* PROMPT *
Below are the records; copy every line in them that holds the string "click".
=== Begin Enclosure ===
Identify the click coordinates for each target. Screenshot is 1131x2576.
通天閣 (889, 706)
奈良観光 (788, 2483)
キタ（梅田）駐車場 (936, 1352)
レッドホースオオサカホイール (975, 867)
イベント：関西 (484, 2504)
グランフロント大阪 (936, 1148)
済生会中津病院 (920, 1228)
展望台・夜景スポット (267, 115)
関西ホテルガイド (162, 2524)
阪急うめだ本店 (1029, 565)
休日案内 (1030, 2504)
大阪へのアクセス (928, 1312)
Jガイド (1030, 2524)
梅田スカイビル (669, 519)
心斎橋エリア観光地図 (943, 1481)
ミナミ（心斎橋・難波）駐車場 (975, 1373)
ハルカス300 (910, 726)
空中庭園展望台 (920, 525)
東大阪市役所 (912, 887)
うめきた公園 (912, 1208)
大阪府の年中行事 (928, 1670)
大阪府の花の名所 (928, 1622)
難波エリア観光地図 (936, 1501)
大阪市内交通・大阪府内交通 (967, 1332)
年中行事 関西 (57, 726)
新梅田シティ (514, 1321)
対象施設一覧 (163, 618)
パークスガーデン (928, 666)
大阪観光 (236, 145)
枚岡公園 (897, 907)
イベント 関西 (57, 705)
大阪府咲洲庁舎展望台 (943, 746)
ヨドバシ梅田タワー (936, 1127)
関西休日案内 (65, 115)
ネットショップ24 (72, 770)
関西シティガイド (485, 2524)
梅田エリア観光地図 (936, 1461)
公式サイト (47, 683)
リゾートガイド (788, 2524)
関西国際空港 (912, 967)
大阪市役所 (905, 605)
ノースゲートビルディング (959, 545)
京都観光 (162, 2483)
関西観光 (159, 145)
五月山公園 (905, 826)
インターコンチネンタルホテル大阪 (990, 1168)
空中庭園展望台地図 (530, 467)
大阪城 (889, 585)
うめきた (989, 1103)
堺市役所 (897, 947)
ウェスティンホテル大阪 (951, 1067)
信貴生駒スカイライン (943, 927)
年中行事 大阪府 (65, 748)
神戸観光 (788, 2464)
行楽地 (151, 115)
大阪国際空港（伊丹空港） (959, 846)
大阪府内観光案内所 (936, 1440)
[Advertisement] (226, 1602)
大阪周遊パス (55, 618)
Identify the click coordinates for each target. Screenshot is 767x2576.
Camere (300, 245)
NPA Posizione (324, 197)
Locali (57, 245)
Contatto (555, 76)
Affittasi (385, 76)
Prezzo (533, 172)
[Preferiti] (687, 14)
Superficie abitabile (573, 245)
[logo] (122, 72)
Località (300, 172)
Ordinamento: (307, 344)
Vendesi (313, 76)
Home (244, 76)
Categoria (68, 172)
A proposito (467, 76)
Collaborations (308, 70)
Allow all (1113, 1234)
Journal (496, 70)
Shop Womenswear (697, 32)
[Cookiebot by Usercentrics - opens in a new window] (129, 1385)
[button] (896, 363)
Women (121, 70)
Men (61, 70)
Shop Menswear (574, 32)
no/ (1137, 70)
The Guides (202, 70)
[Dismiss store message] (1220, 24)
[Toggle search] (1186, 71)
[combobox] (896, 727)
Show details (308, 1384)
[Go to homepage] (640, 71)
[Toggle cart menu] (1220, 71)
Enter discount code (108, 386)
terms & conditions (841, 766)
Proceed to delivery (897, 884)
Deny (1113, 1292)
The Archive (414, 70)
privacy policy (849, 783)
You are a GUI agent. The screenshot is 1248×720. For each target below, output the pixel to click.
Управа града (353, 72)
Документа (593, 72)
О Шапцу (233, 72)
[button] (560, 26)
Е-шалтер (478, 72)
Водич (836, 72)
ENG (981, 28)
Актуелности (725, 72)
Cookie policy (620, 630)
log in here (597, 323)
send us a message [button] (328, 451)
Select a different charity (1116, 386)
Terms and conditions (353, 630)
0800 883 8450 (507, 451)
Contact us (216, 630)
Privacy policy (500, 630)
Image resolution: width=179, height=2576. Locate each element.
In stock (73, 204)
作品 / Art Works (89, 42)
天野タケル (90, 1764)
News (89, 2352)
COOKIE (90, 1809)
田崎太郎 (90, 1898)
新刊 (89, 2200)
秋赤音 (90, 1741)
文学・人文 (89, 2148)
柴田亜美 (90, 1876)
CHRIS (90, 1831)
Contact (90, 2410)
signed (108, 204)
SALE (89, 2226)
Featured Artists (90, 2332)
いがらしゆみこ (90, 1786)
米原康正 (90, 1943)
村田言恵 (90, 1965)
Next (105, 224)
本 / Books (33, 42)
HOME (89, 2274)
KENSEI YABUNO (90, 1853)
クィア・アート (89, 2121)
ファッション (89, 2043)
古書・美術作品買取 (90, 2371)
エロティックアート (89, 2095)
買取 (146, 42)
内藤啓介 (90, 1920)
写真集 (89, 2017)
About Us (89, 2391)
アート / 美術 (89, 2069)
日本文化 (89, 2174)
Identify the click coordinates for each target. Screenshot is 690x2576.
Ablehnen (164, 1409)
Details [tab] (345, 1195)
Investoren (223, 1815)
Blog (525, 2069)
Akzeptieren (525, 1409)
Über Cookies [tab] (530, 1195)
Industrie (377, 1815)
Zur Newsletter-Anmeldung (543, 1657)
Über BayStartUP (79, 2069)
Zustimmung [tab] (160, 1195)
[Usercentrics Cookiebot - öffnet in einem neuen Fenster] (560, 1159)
=== End Enclosure ===
* EXERCISE SOLUTION *
Identify the click coordinates for each target. Screenshot is 1131x2576.
Identify the click coordinates for each target. Screenshot is 767x2576.
You are a GUI agent. The screenshot is 1248×720. For each target below, output the pixel to click.
Identify the click coordinates for each target. Screenshot is 690x2576.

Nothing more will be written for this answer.